The film was shown as part of the 4th Annual Brooklyn Horror Film Festival, an East coast genre festival showcasing feature-length and short horror films that “embody the spirit of Brooklyn.”
1BR’s strength lie in its premise, which fuses urban isolation horror with cult horror. It takes the idea of small community life and puts a highly organized cult right in the middle of it. I was pleasantly reminded of Rosemary’s Baby (1968) and Midsommar (2019) while watching the film. It has a very intricate and calculated approach to paranoia (reminiscent of Rosemary’s Baby) in a setting as sprawling, impersonal, and often portrayed as inescapable as the city of Los Angeles. And yet, knowing we’re in the city itself—in its vastness—but are not allowed to see more of it because the cult has barred the main character from venturing into outside world gave the story and highly effective sense of isolation that was both oppressive and compelling (as was the case in Midsommar). I wanted to know more about the cult and what its ideas of what a perfect society should be.

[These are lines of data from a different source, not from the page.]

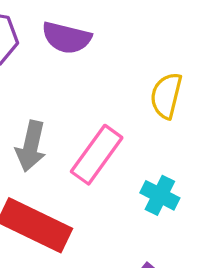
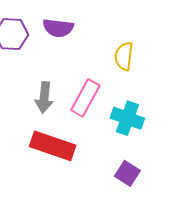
cyan cross: (160, 195) -> (127, 118), size x1.4

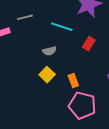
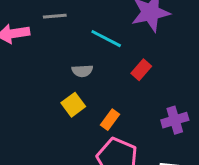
orange rectangle: (73, 81) -> (110, 120), turned 48

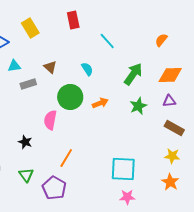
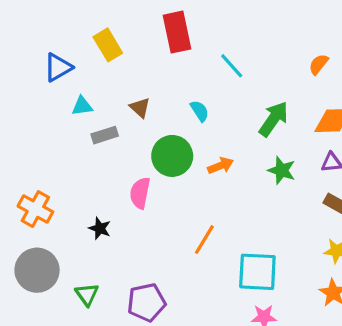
red rectangle: (73, 20) -> (177, 32), size x1.4
green star: (138, 106) -> (282, 170), turned -30
orange line: (66, 158) -> (204, 240), moved
green triangle: (26, 175) -> (87, 294), moved
purple pentagon: (54, 188) -> (146, 302), turned 30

The performances are exceptional, and they needed to be given the camera never strays far from the characters at any given moment. It allows audiences to go through the main character’s shock and confusion, and its many stages, during the violent process of reeducation the cult forces upon its new members as they move into the complex.
Nicole Brydon Bloom’s performance is worthy of note as she becomes the audience’s eyes. She manages restraint and intensity to a great degree and the movie is more interesting because of it. Brydon Bloom’s performance essentially holds our hand and takes us with her as she faces the horrors of cult initiation.
The cult leader is a key factor in the effectiveness of any story involving these type of extreme utopian groups with unique social philosophies (which tend to descend into violence quite easily). Terry Nichols steps up to the challenge and melts into the role of Jerry, the cult’s leader. Nichols is charismatic as the leader, but he always manages to look like he’s one step away from indulging in some cult-friendly sadism should the situation require it. You can feel the cult’s most unsettling aspects just by the way he carries himself, menacing one moment and inviting the next. An impressive feat.
Giles Matthey and Naomi Grossman as two of the cult’s strongest and most dedicated followers also contribute to the movie having a more believable and palpable sense of fear. They also do a good job of masking their violence and the cult’s darker elements. They looks like they can switch between “good” and “bad” in an instant.
Perhaps one of 1BR’s best surprises is its ending. I won’t spoil it here, but I appreciated how it balances all the horror its main character goes through as she’s presented with a decision that, once made, resulted in an ending that’s both memorable and worthy of further discussion. It’s not what I was expecting and it was refreshing in terms of the options given the character of Janice after everything that’s happened.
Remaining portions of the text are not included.